Он шел мимо резных буфетов, мимо баянов и гармоник, пианино, мимо мягких плюшевых соф, мимо меховых палантинов и горжеток, шуб, платьев, костюмов.

Все это люди торопились отдать за хлеб, за соль, за спички, за муку. Все это — нажитое за долгую жизнь — стало для них лишним. Потому что не сегодня-завтра город станет, может, таким же городом, как Киев или Смоленск, Харьков или Гжатск, — городом, по которому заскрежещут немецкие танки и застучат кованые сапоги чужих солдат.

Но здесь ничего не покупали — он видел это. Люди стояли неживыми истуканами. Они ждали какого-то окрика, команды, чтобы бросить все это и бежать куда-то по дорогам, на реку, в баржи и пароходы, чтобы плыть в туманы вниз по Волге, как уплыла уже его сестра.

— Ну и время, — ругался Буренков, размахивая руками. — Им деньги не нужны. Подавай мучки да сольцы...

Он поднялся в улицу города, которая вытянулась вдоль Волги и была, как надолбами против танков, заставлена каменными тумбами. Один раз он резко обернулся на стук каблуков, ему показалось, что его догоняют. Сзади шли красноармейцы, быстро и гуськом, точно торопились в окопы, точно вон там, в конце квартала, уже показались немцы в касках и с автоматами на ладонях рук. Какой-то человек в военной фуражке задел плечом и выругался. Глядя вслед этому военному, он остановился, зашел под арку ворот, здесь, пряча огонек в ладонях, закурил. Вынеслась из двора ломовая лошадь, и возница гаркнул:

— Нашел, где рот раззявить!

Ругань заставила прижаться к стене, выкрикнул вслед:

— Задавишь — меньше кормить.

Он снова вышел на тротуар, влился в поток людей, в центре города ставший густым. Больше люди в шинелях, в военных бушлатах, фуражках, ушанках по-зимнему, боцающие сапогами. А то в фуфайках — люди с трудфронта.
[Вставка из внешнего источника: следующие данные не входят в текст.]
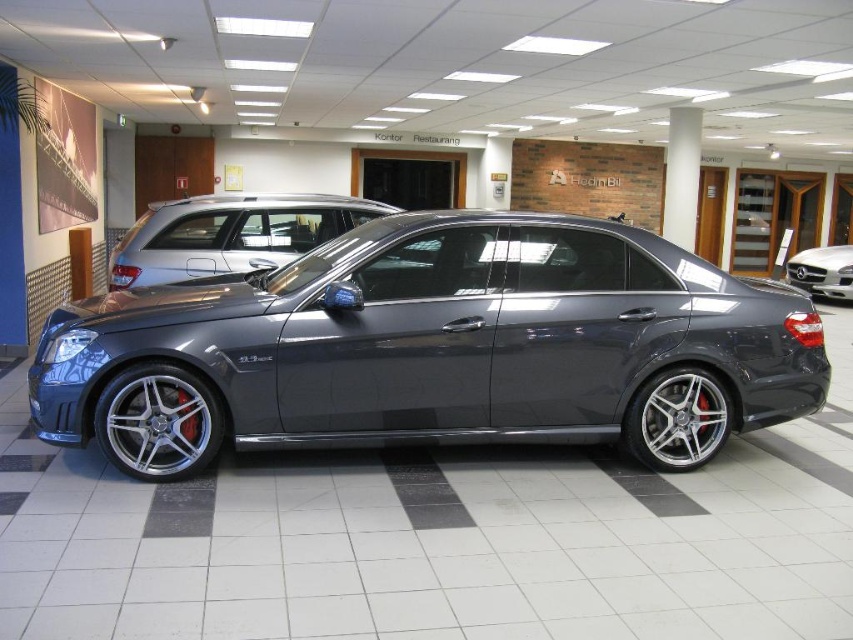 Question: Which of the following is the closest to the observer?

Choices:
 (A) satin metallic car at center
 (B) satin metallic sedan at center

Answer: (A)

Question: Is satin metallic car at center to the left of satin metallic sedan at center from the viewer's perspective?

Choices:
 (A) no
 (B) yes

Answer: (A)

Question: Among these points, which one is nearest to the camera?

Choices:
 (A) (404, 221)
 (B) (836, 252)
 (C) (241, 198)

Answer: (A)

Question: Is satin metallic sedan at center to the right of satin black sedan at center from the viewer's perspective?

Choices:
 (A) no
 (B) yes

Answer: (A)

Question: Does satin metallic car at center come behind satin black sedan at center?

Choices:
 (A) no
 (B) yes

Answer: (A)

Question: Which point appears farthest from the camera in this image?

Choices:
 (A) (149, 227)
 (B) (668, 436)
 (C) (808, 262)

Answer: (C) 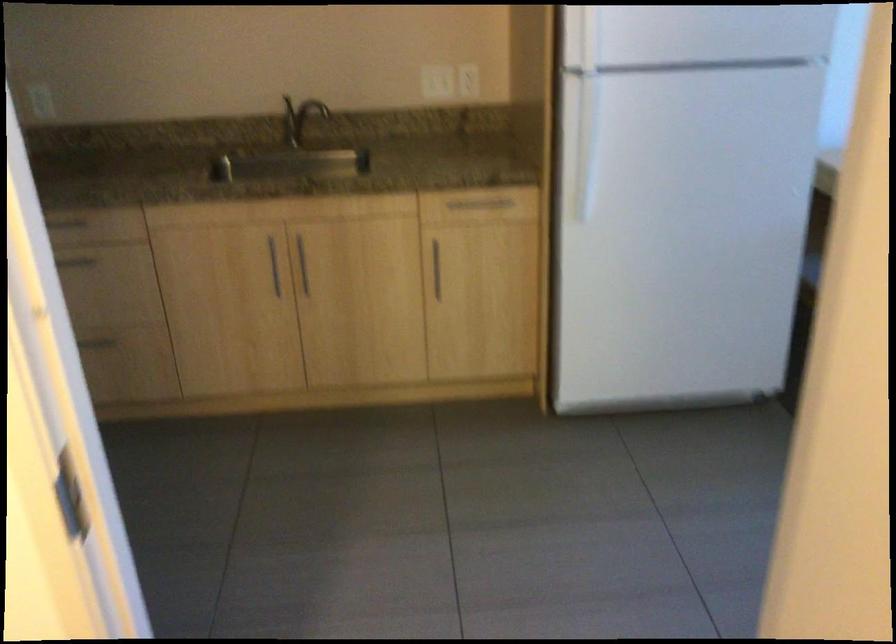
Какую-то женщину вели под руки, она плакала. Может, с похорон? Или же сообщили ей о погибшем муже, брате, сыне ли? Шла и плакала. Народ молча смотрел на нее, и Буренков смотрел. Долго, даже когда они затерялись в толпе.

— Докатились, — проговорил со злобой и сам себя не понял.

Он сунул руки в карманы пальто, двинулся за группой пареньков в фуфайках: наверное, это были из тех, что рыли ров на берегу Волги. Он слушал их разговор и дивился — не о войне, не о земле, которую копали тоннами, а о каких-то девчонках.

— А мне Таська больше нравится, — услышал он голос одного.

— Да Таська твоя с моряком гуляет, — голос второго.

Буренков не стал слушать, что ответит влюбленный в Таську. Вошел в кинотеатр, взял билет на очередной военный киносборник. С весны не ходил в кино. В зале, холодном, пропахшем табачным дымом, сидели подростки, девицы, красноармейцы. Скучающе смотрел он, как красивая девушка с большими печальными глазами поет:

Ночь над Белградом тихая...

Где такой Белград, Буренков не знал. Потом появился на экране бравый солдат Швейк, распевающий о сосисках с капустой, потом по экрану промчались краснозвездные самолеты, а самолеты с черными крестами на боках, завывая, окутываясь дымом, падали вниз, вызывая восторг сидящих рядом с ним ребят. Они сосали леденцы и галдели, топали ногами, хлопали в ладони. А когда случался обрыв ленты — свистели.

— В кино хорошо, — пробурчал Буренков, — а посмотрели бы, ребятки, какая на самом-то деле война.

Он покинул зал в числе последних, торопиться ему было некуда, его не ждала семья, не ждали родные или даже приятели по «шалману». День был тягуч и долог, вечер ожидался еще мрачнее там, в этой комнатке в три шага, как карцер, среди трех старух. Одна из них, он был уверен, предупреждена уполномоченным. На предмет, о чем говорит, кто заходит к нему, что приносит. А может, разносит слухи о победах немцев.